▶ **TASK DESCRIPTION**:
Every line with the string "Kaporta" must be copied from the entries below.

▶ **PROVIDED DATA**:

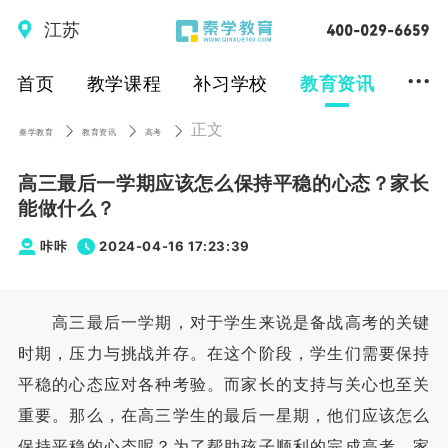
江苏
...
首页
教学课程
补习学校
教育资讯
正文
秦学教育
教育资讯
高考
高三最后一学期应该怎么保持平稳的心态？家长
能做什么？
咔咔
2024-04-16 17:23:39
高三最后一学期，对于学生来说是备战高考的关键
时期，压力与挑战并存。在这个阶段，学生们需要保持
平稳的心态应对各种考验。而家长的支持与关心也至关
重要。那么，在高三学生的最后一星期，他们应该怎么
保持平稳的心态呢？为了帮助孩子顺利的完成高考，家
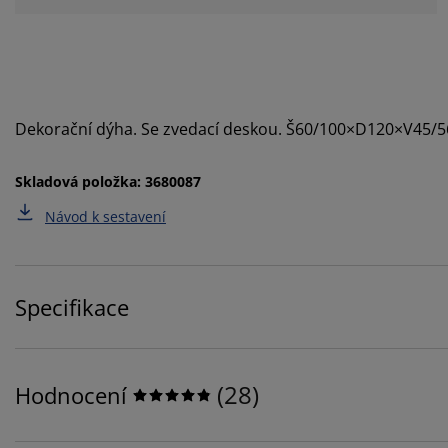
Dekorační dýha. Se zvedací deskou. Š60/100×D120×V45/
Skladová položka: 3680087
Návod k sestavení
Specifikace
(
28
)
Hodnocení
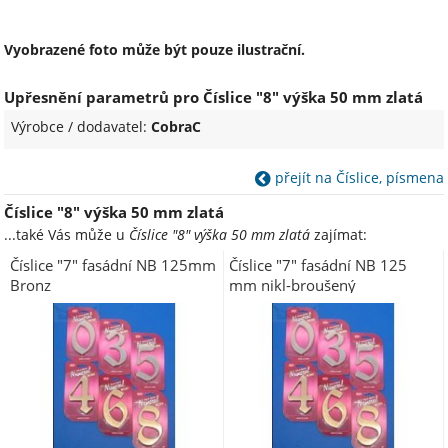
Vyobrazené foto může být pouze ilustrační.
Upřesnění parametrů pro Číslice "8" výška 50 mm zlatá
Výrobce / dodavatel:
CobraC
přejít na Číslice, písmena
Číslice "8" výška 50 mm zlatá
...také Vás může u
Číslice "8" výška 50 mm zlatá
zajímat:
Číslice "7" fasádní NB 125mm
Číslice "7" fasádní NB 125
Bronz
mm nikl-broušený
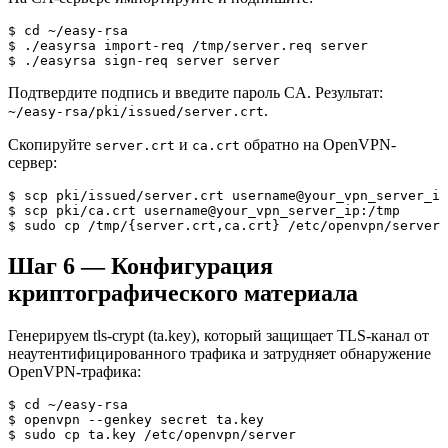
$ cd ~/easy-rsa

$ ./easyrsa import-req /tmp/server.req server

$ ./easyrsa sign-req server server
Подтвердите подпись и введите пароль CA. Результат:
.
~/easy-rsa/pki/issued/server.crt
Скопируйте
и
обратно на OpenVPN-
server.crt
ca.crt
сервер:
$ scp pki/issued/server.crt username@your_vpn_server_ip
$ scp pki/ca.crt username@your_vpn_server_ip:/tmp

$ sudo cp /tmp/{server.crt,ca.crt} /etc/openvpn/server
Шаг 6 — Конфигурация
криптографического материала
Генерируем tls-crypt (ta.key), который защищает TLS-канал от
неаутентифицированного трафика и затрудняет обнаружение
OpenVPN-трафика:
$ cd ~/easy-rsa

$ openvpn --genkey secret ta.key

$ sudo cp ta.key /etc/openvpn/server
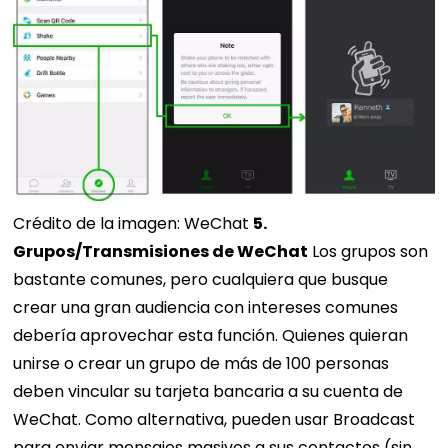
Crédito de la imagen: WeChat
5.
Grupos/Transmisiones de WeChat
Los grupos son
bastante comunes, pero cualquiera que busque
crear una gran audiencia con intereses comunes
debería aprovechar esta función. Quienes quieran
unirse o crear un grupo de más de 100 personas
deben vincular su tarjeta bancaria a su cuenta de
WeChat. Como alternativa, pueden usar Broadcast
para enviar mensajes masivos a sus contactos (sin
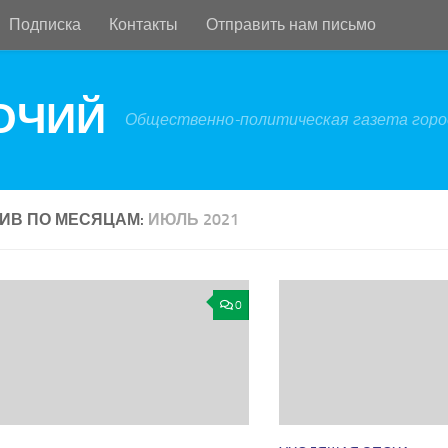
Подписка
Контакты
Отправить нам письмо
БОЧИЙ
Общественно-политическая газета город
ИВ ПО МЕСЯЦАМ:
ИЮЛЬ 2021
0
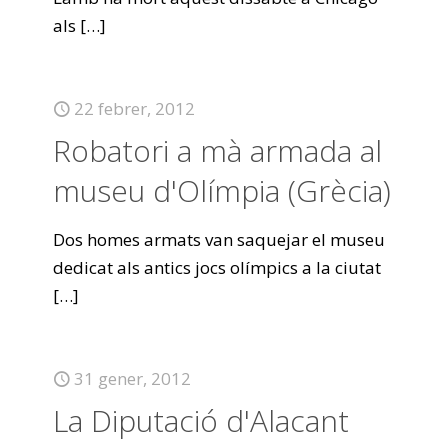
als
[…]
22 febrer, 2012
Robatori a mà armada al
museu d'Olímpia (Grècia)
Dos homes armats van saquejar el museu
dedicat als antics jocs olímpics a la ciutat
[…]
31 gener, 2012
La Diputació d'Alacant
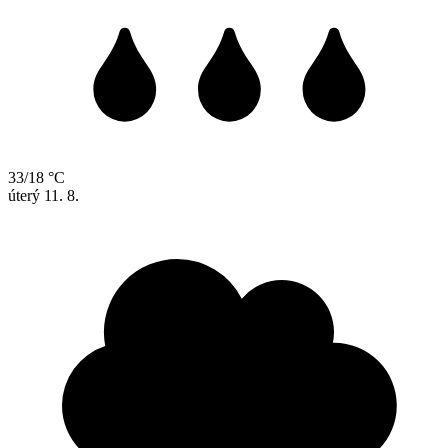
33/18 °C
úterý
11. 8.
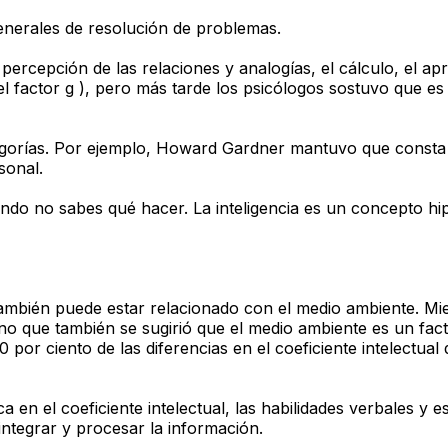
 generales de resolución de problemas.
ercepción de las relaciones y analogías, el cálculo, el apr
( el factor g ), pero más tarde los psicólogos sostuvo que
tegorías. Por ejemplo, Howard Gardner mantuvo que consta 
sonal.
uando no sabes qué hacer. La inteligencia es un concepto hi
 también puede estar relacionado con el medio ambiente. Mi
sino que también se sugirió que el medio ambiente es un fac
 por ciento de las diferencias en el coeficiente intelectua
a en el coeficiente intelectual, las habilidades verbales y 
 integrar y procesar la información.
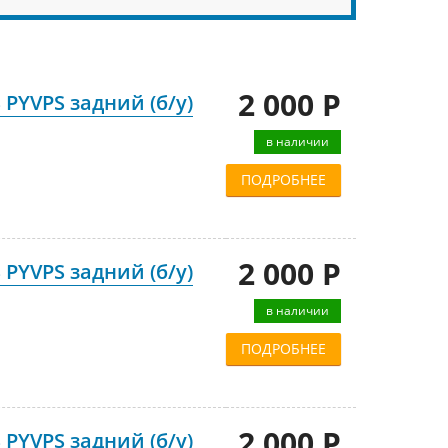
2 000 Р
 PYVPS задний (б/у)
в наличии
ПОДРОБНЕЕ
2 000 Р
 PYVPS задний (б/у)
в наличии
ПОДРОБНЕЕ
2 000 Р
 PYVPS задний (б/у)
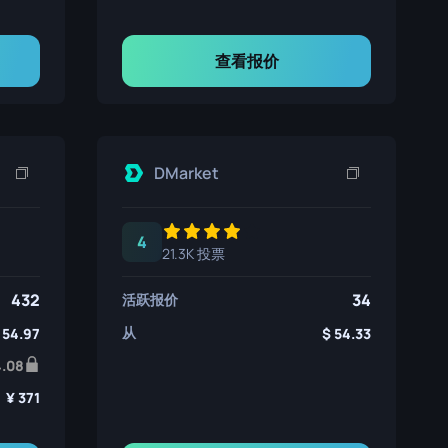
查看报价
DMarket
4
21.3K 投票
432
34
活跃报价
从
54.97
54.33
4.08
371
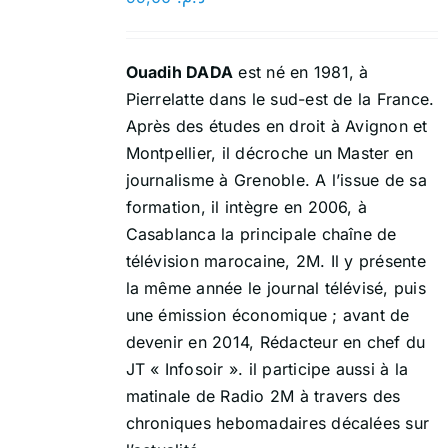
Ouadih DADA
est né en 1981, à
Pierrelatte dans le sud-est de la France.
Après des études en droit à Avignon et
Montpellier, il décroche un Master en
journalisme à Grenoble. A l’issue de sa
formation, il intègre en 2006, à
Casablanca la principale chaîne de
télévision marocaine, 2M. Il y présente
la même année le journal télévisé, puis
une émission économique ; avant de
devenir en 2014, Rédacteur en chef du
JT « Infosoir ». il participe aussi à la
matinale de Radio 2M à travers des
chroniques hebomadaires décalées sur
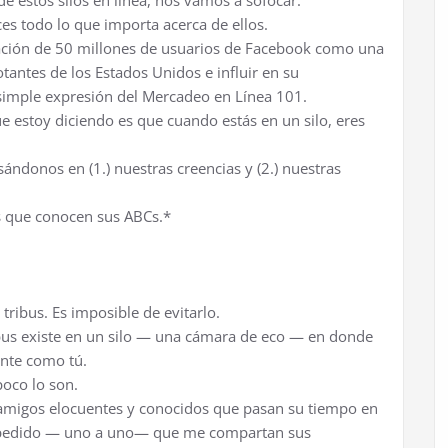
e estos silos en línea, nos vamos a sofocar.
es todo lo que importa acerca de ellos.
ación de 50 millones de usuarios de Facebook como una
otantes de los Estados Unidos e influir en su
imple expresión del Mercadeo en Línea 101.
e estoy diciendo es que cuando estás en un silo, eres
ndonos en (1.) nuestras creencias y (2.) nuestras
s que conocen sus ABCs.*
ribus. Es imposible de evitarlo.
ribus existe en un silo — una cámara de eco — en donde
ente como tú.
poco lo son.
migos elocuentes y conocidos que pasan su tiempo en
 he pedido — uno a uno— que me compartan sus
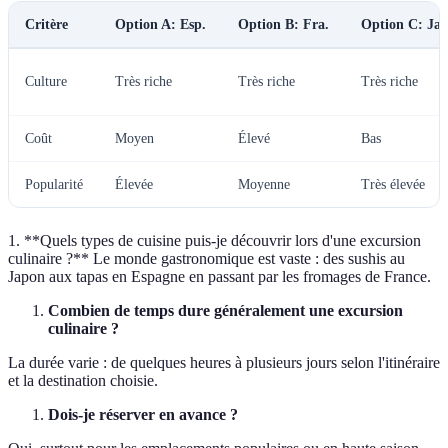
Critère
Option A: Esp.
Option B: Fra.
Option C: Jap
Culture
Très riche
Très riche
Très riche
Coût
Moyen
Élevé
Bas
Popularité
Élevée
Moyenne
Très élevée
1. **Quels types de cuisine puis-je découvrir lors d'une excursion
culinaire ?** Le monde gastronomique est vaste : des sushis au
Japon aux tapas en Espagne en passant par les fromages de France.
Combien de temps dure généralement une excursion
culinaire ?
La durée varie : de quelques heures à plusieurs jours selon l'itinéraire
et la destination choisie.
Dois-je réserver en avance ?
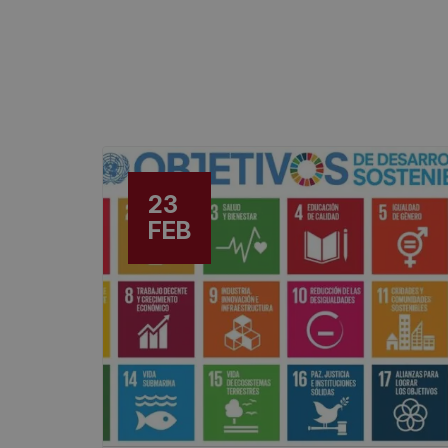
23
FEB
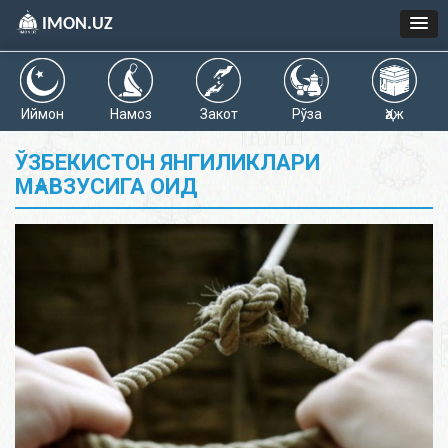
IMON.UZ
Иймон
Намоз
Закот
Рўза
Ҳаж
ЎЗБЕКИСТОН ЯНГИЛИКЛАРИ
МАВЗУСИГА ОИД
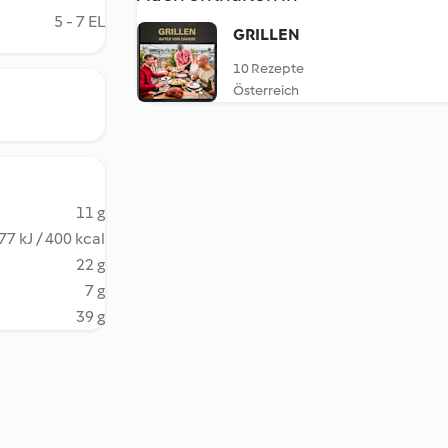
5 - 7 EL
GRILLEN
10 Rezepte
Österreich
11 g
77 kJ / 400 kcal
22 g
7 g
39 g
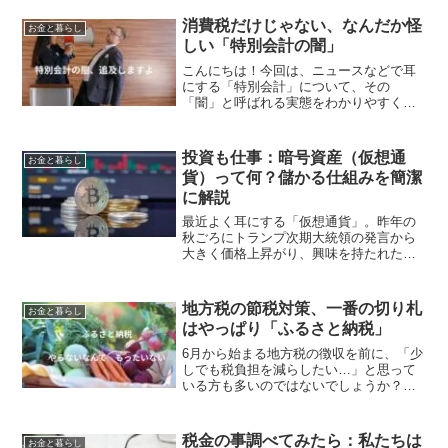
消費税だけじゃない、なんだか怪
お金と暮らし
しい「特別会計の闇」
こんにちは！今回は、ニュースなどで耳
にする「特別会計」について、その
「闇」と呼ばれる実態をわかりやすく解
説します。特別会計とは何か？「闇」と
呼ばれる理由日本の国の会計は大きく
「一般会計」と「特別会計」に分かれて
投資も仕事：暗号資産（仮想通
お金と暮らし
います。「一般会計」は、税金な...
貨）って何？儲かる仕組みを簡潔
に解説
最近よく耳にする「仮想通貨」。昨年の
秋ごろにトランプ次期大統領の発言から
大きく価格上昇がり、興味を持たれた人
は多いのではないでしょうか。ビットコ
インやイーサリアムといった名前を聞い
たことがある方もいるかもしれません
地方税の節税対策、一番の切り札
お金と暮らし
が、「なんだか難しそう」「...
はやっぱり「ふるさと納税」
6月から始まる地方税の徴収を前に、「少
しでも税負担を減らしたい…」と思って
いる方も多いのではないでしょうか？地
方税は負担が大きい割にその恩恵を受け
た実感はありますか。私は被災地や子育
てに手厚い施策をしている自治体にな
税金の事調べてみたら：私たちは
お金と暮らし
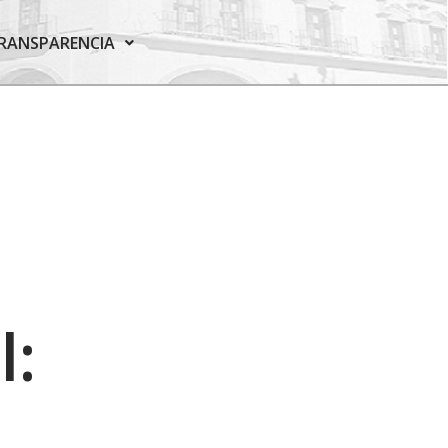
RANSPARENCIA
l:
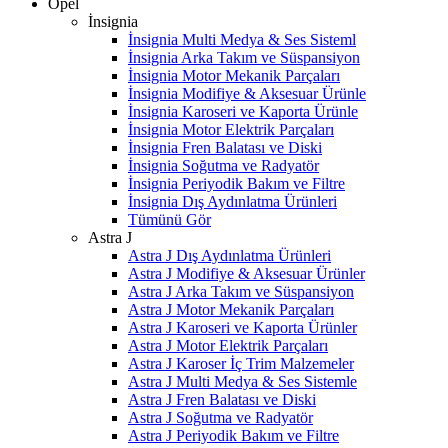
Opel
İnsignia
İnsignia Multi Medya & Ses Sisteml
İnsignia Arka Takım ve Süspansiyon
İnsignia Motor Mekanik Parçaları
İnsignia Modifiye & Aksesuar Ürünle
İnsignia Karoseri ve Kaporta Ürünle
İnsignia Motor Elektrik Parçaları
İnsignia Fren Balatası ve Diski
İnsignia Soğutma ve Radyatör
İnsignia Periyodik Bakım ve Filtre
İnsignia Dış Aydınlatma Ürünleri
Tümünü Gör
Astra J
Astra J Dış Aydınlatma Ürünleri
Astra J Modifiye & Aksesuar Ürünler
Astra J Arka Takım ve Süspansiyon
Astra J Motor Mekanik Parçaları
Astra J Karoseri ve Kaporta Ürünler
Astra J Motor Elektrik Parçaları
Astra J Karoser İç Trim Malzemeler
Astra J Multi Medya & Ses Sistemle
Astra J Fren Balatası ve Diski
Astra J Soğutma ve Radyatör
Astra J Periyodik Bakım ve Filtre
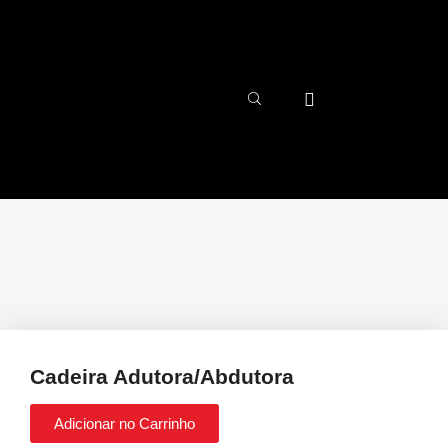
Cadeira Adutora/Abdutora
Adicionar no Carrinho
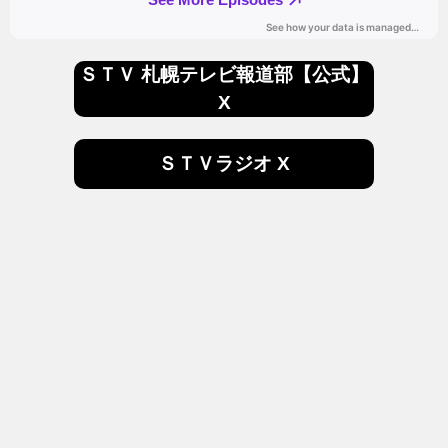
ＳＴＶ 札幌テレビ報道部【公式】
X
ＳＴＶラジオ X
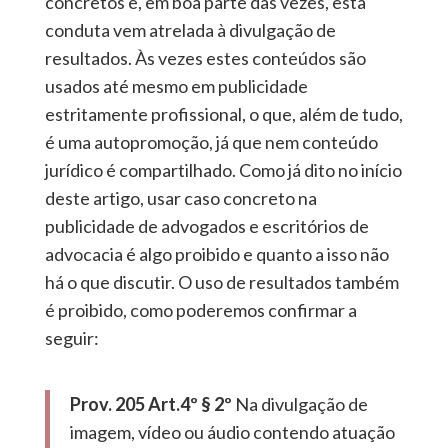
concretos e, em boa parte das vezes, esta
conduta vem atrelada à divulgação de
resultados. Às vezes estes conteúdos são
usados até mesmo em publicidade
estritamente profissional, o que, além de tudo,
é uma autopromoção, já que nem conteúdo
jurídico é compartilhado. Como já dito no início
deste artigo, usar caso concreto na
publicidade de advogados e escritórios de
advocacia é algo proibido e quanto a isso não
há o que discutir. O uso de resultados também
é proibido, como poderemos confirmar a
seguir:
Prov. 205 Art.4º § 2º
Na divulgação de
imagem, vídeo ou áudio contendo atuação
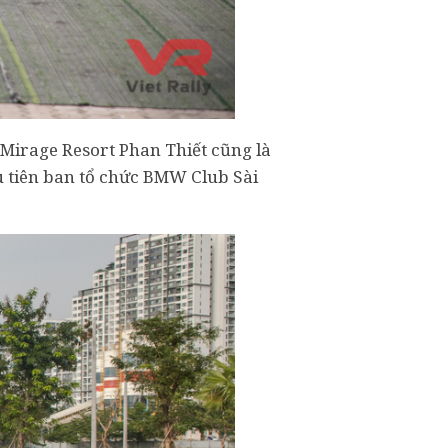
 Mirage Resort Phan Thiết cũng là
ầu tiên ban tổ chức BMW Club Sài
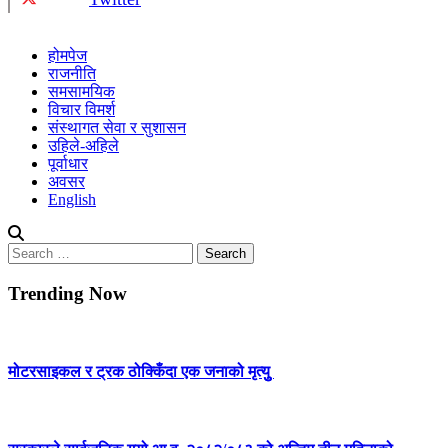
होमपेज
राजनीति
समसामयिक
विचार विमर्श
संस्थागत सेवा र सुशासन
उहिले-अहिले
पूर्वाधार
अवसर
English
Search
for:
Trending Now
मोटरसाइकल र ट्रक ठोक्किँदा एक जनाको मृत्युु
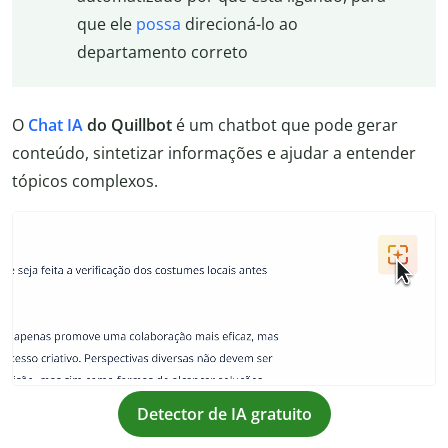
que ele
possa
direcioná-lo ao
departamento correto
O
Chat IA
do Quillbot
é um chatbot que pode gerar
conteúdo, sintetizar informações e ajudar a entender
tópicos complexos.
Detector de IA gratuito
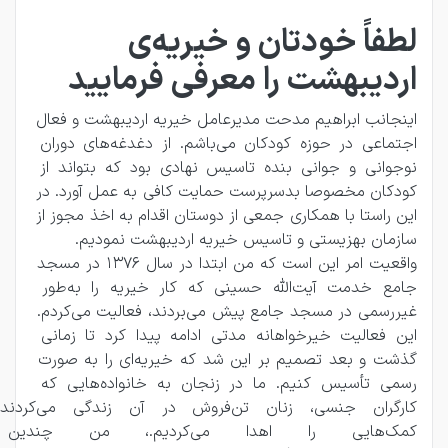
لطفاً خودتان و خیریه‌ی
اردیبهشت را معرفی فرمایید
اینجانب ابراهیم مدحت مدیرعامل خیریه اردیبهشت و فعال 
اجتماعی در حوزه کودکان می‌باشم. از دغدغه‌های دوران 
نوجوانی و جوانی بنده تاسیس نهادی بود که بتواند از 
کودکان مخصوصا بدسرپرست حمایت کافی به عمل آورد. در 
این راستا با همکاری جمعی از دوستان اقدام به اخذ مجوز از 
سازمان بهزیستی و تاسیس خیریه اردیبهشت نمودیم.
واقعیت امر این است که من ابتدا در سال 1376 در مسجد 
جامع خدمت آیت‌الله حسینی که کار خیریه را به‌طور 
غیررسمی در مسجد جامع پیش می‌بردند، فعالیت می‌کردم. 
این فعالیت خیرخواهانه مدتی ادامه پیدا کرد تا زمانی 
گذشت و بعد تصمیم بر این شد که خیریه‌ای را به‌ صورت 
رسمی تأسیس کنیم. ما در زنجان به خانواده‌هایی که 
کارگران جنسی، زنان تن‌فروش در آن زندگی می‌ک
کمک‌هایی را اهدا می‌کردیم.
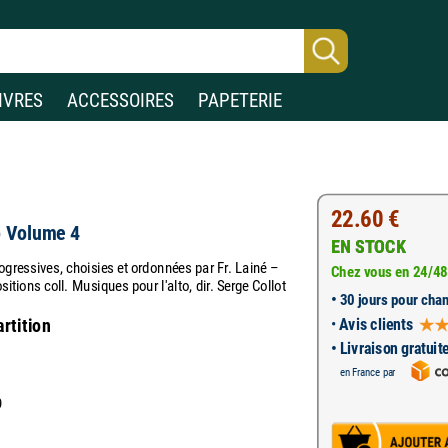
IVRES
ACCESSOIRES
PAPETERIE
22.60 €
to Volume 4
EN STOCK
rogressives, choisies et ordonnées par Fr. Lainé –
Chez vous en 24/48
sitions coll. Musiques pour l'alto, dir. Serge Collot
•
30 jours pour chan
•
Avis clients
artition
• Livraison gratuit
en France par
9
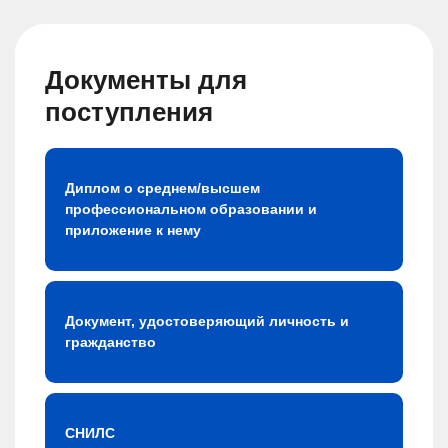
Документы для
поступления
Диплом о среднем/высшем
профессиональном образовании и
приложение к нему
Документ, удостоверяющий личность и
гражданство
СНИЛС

▶ **RESULT FOR THIS EXERCISE**:
İnsignia Karoseri ve Kaporta Ürünle
Astra J Karoseri ve Kaporta Ürünler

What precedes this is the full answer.